As of the date hereof, United Rentals is the beneficial owner of
100 shares of common stock, par value $0.01 per share (the "Common Stock"),
of Rental Service. Other than set forth herein, as of the date hereof,
neither United Rentals, UR Acquisition nor any of the persons listed above,
has any interest, direct or indirect, by security holding or otherwise, in
Rental Service.
United Rentals has retained Goldman, Sachs & Co. ("Goldman Sachs")

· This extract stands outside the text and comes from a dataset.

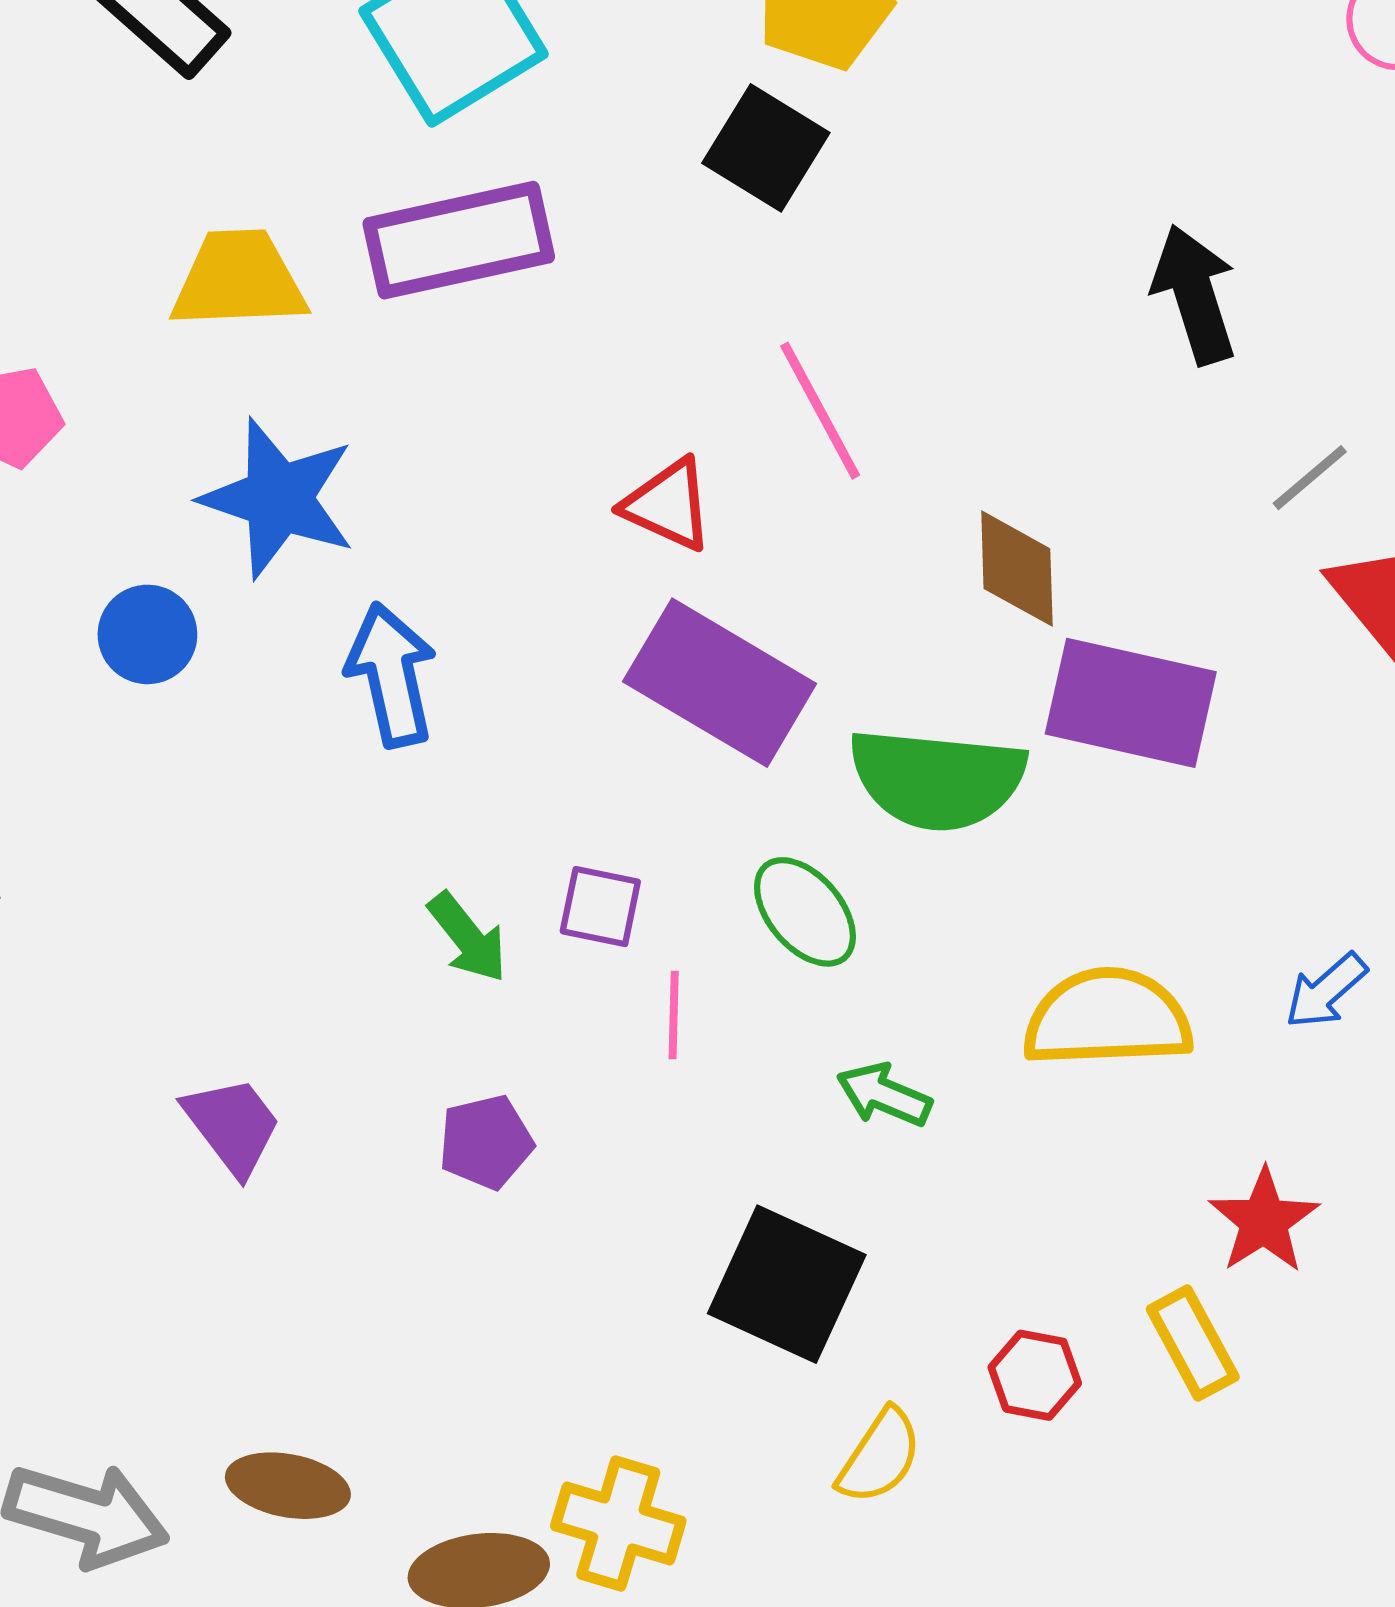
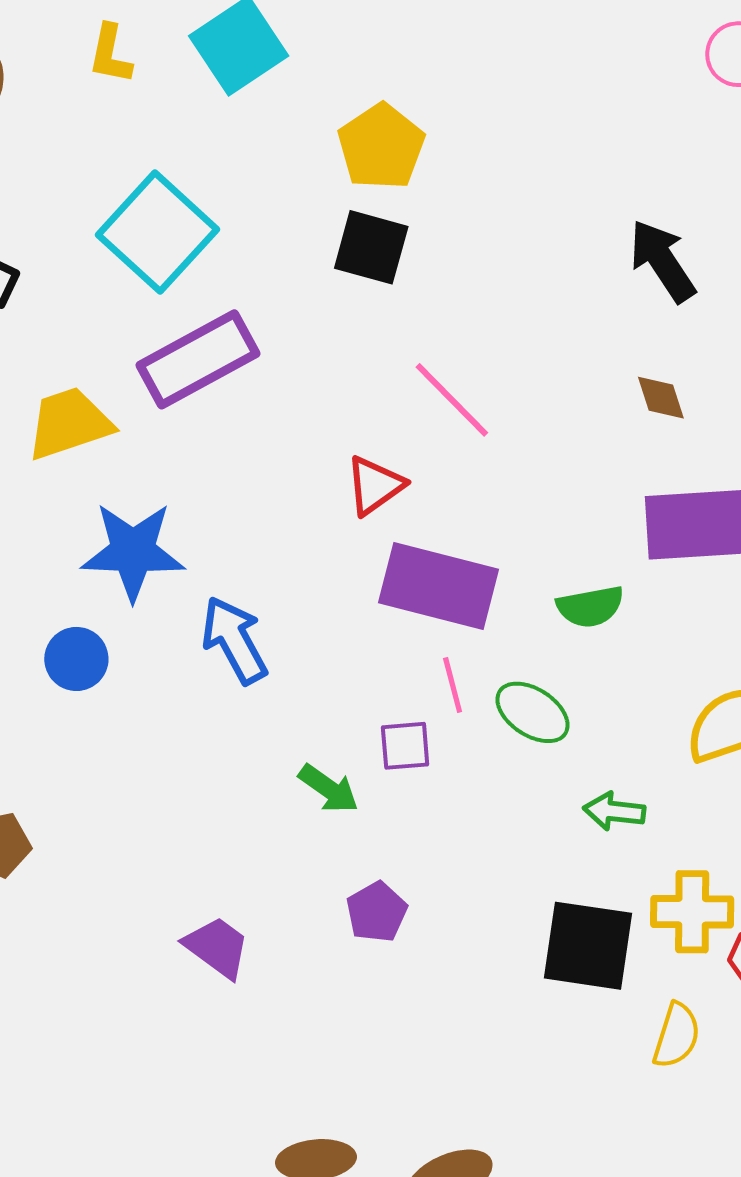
red triangle: (668, 505) -> (375, 485), turned -44
brown diamond: (1017, 569) -> (661, 398), moved, size x0.7
green semicircle: (937, 779) -> (590, 607), size x0.6
pink line: (674, 1015) -> (453, 685), moved
yellow cross: (618, 1523) -> (692, 912), moved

to act as its financial advisor and the Dealer Managers in connection with
the tender offer (the "Offer") by United Rentals and UR Acquisition to
purchase the shares of Common Stock of Rental Service for $22.75 per share
in cash, for which Goldman Sachs may receive substantial fees, as well as
reimbursement of reasonable out-of-pocket expenses. In addition, United
Rentals has agreed to indemnify Goldman Sachs and certain related persons
against certain liabilities, including certain liabilities under the
federal securities laws, arising out of its engagement. United Rentals has
also entered into a commitment letter with Goldman Sachs Credit Partners
L.P. ("GSCP") relating to the financing of the Offer pursuant to which GSCP
may receive substantial fees, as well as reimbursement of reasonable
out-of-pocket expenses. Goldman Sachs does not admit that it or any of its
partners, directors, officers, employees, affiliates or controlling
persons, if any, is a "participant" as defined in Schedule 14A promulgated
under the Securities Exchange Act of 1934, as amended, in the solicitation
of consents and/or proxies, or that Schedule 14A requires the disclosure of
certain information concerning Goldman Sachs. In connection with Goldman
Sachs' role as financial advisor to United Rentals, the following
investment banking employees of Goldman Sachs may communicate in person, by
telephone or otherwise with a limited number of institutions, brokers or
other persons who are stockholders of Rental Service and may solicit
consents and/or proxies from these institutions, brokers or other persons:
Bruce Evans, Robert Lipman, Jeffrey Moslow and Cody Smith. Goldman Sachs
engages in a full range of investment banking, securities trading,
market-making and brokerage services for institutional and individual
clients. In the normal course of its business Goldman Sachs may trade
securities of Rental Service for its own account and the accounts of its
customers, and accordingly, may at any time hold a long or short position
in such securities. Goldman Sachs has informed United Rentals that, as of
the date hereof, Goldman Sachs holds no shares of the Common Stock of
Rental Service for its own account. Goldman Sachs and certain of its
affiliates may have voting and dispositive power with respect to certain
shares of Rental Service Common Stock held in asset management, brokerage
and other accounts. Goldman Sachs and such affiliates disclaim beneficial
ownership of such shares of Rental Service Common Stock.